__Task directions__. Line by line, copy the records below exactly and leave the pictures out.

[Collected data]
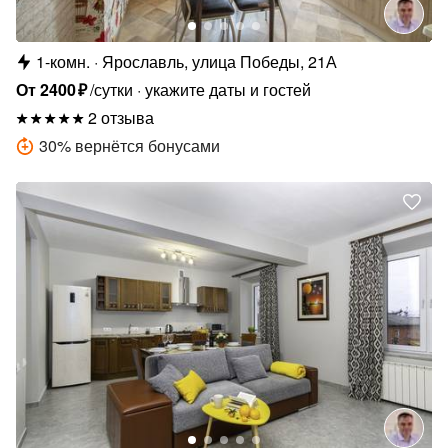
1-комн.
Ярославль, улица Победы, 21А
От
2400
₽
/сутки
укажите даты и гостей
2 отзыва
30
%
вернётся бонусами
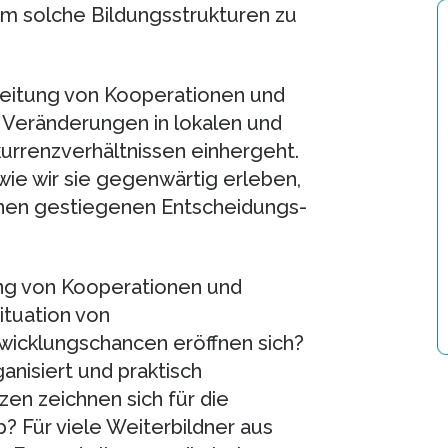
um solche Bildungsstrukturen zu
sweitung von Kooperationen und
 Veränderungen in lokalen und
urrenzverhältnissen einhergeht.
 wie wir sie gegenwärtig erleben,
einen gestiegenen Entscheidungs-
ng von Kooperationen und
ituation von
wicklungschancen eröffnen sich?
nisiert und praktisch
n zeichnen sich für die
 Für viele Weiterbildner aus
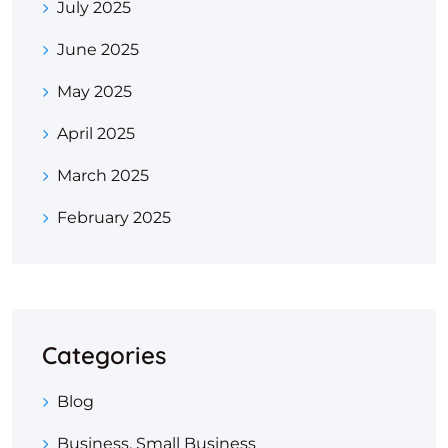
July 2025
June 2025
May 2025
April 2025
March 2025
February 2025
Categories
Blog
Business, Small Business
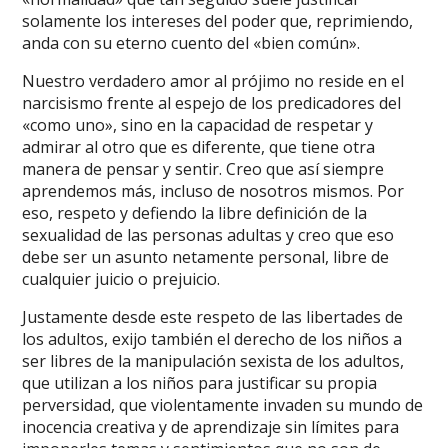
solamente los intereses del poder que, reprimiendo,
anda con su eterno cuento del «bien común».
Nuestro verdadero amor al prójimo no reside en el
narcisismo frente al espejo de los predicadores del
«como uno», sino en la capacidad de respetar y
admirar al otro que es diferente, que tiene otra
manera de pensar y sentir. Creo que así siempre
aprendemos más, incluso de nosotros mismos. Por
eso, respeto y defiendo la libre definición de la
sexualidad de las personas adultas y creo que eso
debe ser un asunto netamente personal, libre de
cualquier juicio o prejuicio.
Justamente desde este respeto de las libertades de
los adultos, exijo también el derecho de los niños a
ser libres de la manipulación sexista de los adultos,
que utilizan a los niños para justificar su propia
perversidad, que violentamente invaden su mundo de
inocencia creativa y de aprendizaje sin límites para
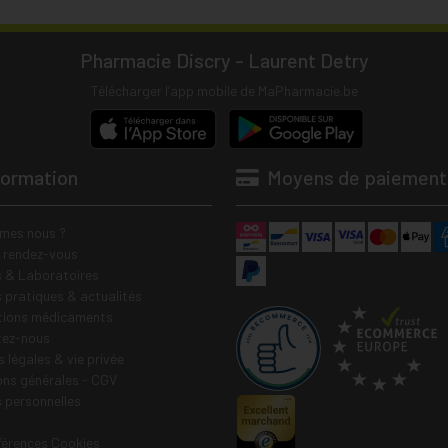
Pharmacie Discry - Laurent Detry
Télécharger l’app mobile de MaPharmacie.be
formation
Moyens de paiement
mes nous ?
e rendez-vous
 & Laboratoires
s pratiques & actualités
tions médicaments
tez-nous
 légales & vie privée
ons générales - CGV
 personnelles
férences Cookies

__Answer section__.
1-комн.
Ярославль, улица Победы, 21А
От
2400
₽
/сутки
укажите даты и гостей
2 отзыва
30
%
вернётся бонусами
um solche Bildungsstrukturen zu
sweitung von Kooperationen und
 Veränderungen in lokalen und
urrenzverhältnissen einhergeht.
 wie wir sie gegenwärtig erleben,
einen gestiegenen Entscheidungs-
ng von Kooperationen und
ituation von
wicklungschancen eröffnen sich?
nisiert und praktisch
n zeichnen sich für die
 Für viele Weiterbildner aus
July 2025
June 2025
May 2025
April 2025
March 2025
February 2025
Categories
Blog
Business, Small Business
solamente los intereses del poder que, reprimiendo,
anda con su eterno cuento del «bien común».
Nuestro verdadero amor al prójimo no reside en el
narcisismo frente al espejo de los predicadores del
«como uno», sino en la capacidad de respetar y
admirar al otro que es diferente, que tiene otra
manera de pensar y sentir. Creo que así siempre
aprendemos más, incluso de nosotros mismos. Por
eso, respeto y defiendo la libre definición de la
sexualidad de las personas adultas y creo que eso
debe ser un asunto netamente personal, libre de
cualquier juicio o prejuicio.
Justamente desde este respeto de las libertades de
los adultos, exijo también el derecho de los niños a
ser libres de la manipulación sexista de los adultos,
que utilizan a los niños para justificar su propia
perversidad, que violentamente invaden su mundo de
inocencia creativa y de aprendizaje sin límites para
Pharmacie Discry - Laurent Detry
Télécharger l’app mobile de MaPharmacie.be
formation
Moyens de paiement
mes nous ?
e rendez-vous
 & Laboratoires
s pratiques & actualités
tions médicaments
tez-nous
 légales & vie privée
ons générales - CGV
 personnelles
férences Cookies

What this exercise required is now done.